Ex parte Jorge Garcia

No. 04-14-00809-CR

Decided: January 14, 2015

Sitting: Sandee Bryan Marion, Chief Justice, Patricia O. Alvarez, Justice, Luz Elena D. Chapa, Justice

MEMORANDUM OPINION

In this accelerated appeal, Jorge A. Garcia appeals the trial court's denial of his request for habeas corpus relief.   Appellant filed a post-conviction application for writ of habeas corpus;  the trial court issued the writ, conducted a hearing on the merits, and orally denied relief.   A docket sheet entry memorializes the trial court's oral pronouncement, but the record does not contain a signed, written order denying relief.

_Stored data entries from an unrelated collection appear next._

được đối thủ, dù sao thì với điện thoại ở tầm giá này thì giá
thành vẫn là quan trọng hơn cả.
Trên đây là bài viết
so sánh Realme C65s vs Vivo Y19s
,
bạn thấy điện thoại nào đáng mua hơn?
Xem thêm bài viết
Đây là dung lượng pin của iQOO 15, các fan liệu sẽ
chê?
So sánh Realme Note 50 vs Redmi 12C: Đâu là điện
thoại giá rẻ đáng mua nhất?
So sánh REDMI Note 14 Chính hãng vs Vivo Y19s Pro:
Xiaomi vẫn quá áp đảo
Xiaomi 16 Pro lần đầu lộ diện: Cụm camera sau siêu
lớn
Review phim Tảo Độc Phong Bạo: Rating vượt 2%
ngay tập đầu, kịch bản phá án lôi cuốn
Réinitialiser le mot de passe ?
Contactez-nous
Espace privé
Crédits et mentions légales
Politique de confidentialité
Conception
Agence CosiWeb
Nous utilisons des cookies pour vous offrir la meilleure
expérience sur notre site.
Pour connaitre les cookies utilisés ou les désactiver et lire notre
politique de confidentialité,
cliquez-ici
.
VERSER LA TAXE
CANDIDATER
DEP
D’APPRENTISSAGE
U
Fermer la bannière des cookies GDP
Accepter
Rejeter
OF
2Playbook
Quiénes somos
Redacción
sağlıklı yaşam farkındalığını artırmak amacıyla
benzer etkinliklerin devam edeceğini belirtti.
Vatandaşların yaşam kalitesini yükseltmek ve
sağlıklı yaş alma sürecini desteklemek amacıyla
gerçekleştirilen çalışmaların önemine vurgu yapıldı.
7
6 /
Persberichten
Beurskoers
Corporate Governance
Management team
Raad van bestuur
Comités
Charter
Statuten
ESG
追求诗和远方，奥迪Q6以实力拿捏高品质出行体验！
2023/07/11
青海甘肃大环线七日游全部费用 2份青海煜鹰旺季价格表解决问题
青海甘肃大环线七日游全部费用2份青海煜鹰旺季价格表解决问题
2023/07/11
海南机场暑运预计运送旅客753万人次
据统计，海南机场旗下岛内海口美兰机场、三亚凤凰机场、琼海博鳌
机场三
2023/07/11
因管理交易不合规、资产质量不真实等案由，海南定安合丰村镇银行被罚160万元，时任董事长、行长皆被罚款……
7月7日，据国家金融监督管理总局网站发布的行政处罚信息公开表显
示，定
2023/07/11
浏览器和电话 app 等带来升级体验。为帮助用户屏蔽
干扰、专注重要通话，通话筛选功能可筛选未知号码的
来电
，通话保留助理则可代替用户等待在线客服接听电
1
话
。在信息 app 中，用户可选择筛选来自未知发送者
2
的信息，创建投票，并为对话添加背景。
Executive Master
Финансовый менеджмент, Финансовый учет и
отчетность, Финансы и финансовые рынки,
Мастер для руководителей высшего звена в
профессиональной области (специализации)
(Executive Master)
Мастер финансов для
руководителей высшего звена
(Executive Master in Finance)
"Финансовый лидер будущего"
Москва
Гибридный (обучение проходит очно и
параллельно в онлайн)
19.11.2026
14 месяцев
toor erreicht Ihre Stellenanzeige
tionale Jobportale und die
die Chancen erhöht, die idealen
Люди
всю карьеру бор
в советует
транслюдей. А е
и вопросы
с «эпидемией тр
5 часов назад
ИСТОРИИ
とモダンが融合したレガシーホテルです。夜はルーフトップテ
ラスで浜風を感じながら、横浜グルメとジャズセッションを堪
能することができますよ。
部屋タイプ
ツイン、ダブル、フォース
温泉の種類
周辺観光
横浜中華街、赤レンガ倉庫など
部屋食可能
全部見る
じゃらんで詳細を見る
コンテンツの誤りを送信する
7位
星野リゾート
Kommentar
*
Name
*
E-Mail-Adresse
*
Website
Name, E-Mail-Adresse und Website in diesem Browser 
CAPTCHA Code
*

A docket sheet entry is insufficient to invoke this court's jurisdiction.   Shaw v. State, 4 S.W.3d 875, 878 (Tex.App.–Dallas 1999, no pet.)  (“A docket sheet entry cannot stand as an order.”);  Ex parte Wiley, 949 S.W.2d 3, 4 (Tex.App.–Fort Worth 1996, no pet.)  (“No written order was signed and entered.   The trial court made an oral pronouncement and a docket entry.   These actions do not comprise an appealable ‘written order.’ ”);   see also In re Beck, 26 S.W.3d 553, 555 (Tex.App.–Dallas 2000) (“We encourage the bench to enter signed written orders and judgments.”), overruled on other grounds sub nom.  State ex rel. Hill v. Court of Appeals for the Fifth Circuit, 34 S.W.3d 924 (Tex.Crim.App.2001).   Further, this court must dismiss an appeal “if a certification that shows the defendant has a right of appeal has not been made part of the record under these rules.”  Tex.R.App. P. 25.2(d);  see Chavez v. State, 183 S.W.3d 675, 680 (Tex.Crim.App.2006).

On December 1, 2014, we abated this appeal and remanded the cause to the trial court for Appellant to secure a signed, written order from the trial court;  obtain a trial court certification of Appellant's right to appeal;  and direct the trial court clerk to file a supplemental record containing the order and certification, see Tex.R.App. P. 34.5(c)(1).   We warned Appellant that if he failed to comply with our order by December 22, 2014, we would dismiss his appeal for want of jurisdiction.   See id.   R. 25.2(d), 43.2(f);  Abbott v. State, 271 S.W.3d 694, 697 (Tex.Crim.App.2008) (reiterating that the right to appeal under article 44.02 is limited to appeal from a final judgment).   To date, Appellant has not complied with our December 1, 2014 order.

Therefore, we reinstate this appeal on this court's docket and dismiss this appeal for want of jurisdiction.   See Tex. R.App. P.. 25.2(d), 43.2(f);  Abbott, 271 S.W.3d at 697;  Chavez, 183 S.W.3d at 680.